> _Exercise details_:
Below are some entries. Repeat exactly the lines from the one with "het scopiecen" through the one with "voor het onderzoek mag u normaal voedsel", and only those.

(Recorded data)
####################
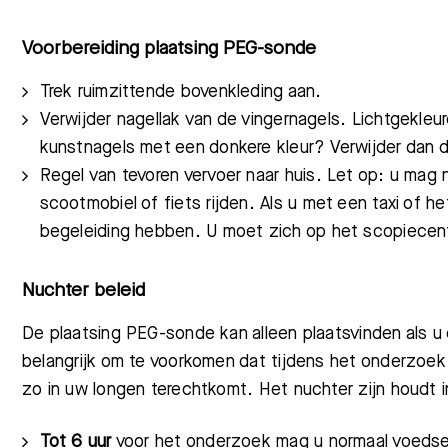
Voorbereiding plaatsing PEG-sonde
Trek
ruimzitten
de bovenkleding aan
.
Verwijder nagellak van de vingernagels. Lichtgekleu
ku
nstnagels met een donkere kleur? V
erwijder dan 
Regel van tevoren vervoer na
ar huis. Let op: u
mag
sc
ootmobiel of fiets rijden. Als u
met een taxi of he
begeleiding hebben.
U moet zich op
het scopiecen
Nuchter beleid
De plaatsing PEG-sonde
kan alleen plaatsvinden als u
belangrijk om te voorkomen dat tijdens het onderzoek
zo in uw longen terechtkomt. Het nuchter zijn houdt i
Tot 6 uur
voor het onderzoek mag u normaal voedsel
####################
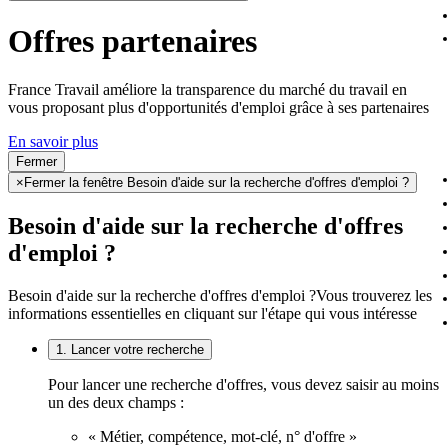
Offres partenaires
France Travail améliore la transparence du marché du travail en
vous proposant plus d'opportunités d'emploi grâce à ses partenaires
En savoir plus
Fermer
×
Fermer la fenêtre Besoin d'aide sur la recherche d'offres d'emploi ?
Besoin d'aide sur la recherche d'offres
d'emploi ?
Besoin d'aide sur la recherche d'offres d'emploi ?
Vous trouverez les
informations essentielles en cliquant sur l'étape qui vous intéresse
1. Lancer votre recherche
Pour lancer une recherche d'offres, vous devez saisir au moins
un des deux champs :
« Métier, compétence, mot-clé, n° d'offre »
####################
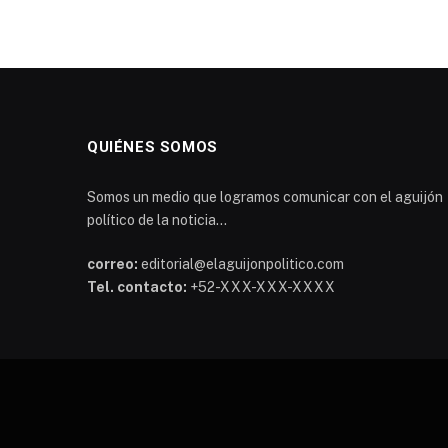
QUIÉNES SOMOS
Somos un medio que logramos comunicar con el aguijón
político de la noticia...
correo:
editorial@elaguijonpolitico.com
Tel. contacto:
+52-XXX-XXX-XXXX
####################
> _Answer box_:
het scopiecen
Nuchter beleid
De plaatsing PEG-sonde
kan alleen plaatsvinden als u
belangrijk om te voorkomen dat tijdens het onderzoek
zo in uw longen terechtkomt. Het nuchter zijn houdt i
Tot 6 uur
voor het onderzoek mag u normaal voedsel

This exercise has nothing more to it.